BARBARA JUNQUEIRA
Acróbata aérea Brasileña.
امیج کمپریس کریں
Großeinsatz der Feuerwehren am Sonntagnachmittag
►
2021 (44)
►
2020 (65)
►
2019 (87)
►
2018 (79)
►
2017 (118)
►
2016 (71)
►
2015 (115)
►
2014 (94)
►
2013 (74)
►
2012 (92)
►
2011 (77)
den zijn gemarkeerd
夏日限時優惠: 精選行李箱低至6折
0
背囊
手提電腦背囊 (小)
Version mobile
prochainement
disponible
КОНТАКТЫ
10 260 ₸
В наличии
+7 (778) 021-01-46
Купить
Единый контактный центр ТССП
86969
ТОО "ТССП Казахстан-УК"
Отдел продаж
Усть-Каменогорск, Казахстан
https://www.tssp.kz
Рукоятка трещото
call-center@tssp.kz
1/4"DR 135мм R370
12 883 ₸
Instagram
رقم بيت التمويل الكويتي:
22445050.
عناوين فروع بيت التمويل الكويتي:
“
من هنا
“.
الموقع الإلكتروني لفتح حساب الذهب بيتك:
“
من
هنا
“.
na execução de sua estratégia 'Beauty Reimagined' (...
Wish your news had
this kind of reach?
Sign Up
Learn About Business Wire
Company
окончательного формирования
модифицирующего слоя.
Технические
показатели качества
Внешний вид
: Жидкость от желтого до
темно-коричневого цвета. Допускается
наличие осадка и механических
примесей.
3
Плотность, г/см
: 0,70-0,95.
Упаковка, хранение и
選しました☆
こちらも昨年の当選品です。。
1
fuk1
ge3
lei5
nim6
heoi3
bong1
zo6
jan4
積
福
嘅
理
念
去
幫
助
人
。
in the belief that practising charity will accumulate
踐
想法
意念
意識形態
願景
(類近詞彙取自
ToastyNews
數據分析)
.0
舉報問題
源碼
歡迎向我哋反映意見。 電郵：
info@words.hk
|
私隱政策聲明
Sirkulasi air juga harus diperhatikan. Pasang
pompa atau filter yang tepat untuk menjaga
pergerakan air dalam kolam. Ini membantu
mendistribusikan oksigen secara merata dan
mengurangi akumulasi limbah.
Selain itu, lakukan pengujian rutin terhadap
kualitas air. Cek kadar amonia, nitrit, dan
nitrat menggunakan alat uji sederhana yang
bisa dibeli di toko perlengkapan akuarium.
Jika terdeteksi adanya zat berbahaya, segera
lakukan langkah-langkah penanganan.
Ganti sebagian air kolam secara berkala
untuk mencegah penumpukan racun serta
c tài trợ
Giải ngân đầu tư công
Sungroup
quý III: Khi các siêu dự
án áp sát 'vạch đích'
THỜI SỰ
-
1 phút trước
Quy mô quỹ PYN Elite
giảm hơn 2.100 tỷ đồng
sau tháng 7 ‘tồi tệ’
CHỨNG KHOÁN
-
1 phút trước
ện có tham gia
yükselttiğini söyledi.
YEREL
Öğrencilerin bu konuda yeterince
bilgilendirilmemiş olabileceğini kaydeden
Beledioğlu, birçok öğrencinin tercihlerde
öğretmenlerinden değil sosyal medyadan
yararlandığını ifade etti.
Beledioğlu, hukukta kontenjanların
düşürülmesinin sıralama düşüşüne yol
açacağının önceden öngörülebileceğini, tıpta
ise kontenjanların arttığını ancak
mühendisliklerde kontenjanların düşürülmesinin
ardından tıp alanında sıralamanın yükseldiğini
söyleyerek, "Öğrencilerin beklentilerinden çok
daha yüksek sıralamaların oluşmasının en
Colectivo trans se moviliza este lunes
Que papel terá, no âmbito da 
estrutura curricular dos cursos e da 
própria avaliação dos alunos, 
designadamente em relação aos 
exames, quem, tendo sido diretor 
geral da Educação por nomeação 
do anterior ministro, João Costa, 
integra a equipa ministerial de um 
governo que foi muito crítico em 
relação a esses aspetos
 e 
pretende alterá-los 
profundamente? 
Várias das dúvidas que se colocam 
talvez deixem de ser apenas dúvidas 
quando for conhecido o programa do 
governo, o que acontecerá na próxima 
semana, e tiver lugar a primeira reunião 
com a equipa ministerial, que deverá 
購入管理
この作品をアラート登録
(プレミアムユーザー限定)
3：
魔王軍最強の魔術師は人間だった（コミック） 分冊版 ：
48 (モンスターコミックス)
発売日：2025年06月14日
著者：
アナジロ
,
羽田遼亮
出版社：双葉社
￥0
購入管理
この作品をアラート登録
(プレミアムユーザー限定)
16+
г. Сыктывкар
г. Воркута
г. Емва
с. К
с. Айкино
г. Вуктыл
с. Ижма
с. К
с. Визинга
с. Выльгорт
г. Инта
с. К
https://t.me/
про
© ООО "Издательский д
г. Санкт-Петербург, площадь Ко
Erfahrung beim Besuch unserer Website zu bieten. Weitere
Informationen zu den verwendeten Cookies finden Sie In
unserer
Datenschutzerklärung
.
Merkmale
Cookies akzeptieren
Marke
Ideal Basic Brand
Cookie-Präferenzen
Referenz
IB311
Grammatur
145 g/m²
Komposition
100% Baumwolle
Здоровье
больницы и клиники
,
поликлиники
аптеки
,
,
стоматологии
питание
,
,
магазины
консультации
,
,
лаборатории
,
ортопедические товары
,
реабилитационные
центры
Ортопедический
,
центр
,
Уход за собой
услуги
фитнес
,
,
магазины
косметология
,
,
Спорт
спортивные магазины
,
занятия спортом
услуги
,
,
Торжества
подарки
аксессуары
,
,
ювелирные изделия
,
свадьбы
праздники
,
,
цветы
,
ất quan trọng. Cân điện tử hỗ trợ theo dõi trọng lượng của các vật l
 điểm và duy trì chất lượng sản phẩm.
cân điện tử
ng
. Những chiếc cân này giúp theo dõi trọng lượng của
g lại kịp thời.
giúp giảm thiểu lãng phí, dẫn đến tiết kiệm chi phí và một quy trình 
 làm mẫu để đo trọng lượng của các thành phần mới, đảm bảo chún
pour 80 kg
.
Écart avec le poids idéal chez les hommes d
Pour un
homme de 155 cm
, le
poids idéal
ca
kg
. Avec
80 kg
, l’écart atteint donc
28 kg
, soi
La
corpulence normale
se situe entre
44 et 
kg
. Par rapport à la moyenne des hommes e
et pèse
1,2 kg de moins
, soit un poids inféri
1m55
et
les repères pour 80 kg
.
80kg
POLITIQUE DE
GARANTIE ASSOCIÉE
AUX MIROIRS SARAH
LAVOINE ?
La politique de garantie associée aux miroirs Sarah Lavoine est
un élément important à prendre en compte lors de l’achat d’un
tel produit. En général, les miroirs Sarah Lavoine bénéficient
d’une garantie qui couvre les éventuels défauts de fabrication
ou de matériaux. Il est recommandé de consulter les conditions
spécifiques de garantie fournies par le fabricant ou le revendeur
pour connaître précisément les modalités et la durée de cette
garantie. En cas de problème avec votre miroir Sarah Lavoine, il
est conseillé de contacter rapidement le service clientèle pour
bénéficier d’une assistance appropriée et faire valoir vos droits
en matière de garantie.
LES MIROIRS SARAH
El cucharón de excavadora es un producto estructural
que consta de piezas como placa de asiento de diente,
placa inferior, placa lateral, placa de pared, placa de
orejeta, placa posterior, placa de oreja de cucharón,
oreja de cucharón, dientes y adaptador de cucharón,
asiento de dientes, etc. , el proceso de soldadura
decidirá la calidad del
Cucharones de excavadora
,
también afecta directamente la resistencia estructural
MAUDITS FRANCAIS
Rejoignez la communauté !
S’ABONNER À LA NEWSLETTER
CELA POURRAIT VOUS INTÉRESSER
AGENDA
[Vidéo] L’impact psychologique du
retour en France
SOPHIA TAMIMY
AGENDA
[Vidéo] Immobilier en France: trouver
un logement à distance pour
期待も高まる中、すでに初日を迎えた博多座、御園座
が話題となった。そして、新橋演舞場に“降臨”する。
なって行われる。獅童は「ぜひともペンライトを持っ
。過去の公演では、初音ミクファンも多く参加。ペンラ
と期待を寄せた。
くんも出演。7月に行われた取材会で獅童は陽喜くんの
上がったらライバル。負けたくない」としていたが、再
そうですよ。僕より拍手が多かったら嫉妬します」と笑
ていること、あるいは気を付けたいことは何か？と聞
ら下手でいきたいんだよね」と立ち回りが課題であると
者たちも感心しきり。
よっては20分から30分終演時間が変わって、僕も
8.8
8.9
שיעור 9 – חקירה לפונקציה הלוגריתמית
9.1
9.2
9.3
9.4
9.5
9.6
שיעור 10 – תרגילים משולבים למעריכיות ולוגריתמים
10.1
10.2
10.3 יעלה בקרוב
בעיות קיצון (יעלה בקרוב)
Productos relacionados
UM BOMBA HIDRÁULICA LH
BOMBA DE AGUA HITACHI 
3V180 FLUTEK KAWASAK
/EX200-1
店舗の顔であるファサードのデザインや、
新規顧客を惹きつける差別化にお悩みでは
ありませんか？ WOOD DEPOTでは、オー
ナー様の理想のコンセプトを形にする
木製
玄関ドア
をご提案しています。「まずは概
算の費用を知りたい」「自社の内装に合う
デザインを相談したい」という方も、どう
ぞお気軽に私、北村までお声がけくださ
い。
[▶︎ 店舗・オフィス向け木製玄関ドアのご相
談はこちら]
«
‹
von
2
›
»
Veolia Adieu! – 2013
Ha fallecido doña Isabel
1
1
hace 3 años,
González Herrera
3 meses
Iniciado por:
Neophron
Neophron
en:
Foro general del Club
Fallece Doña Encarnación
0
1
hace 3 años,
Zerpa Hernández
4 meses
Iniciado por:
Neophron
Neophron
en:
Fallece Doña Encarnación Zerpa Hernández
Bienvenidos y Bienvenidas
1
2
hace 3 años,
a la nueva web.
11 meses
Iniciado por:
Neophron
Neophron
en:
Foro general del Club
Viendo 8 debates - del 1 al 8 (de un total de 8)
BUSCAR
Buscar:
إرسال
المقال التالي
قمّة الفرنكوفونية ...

==*==

§ **EXERCISE REQUIREMENTS**
Find the word "düşürülmesinin" in the entries above, then copy each line that holds it.

§ **EXPECTED ANSWER**
düşürülmesinin sıralama düşüşüne yol
mühendisliklerde kontenjanların düşürülmesinin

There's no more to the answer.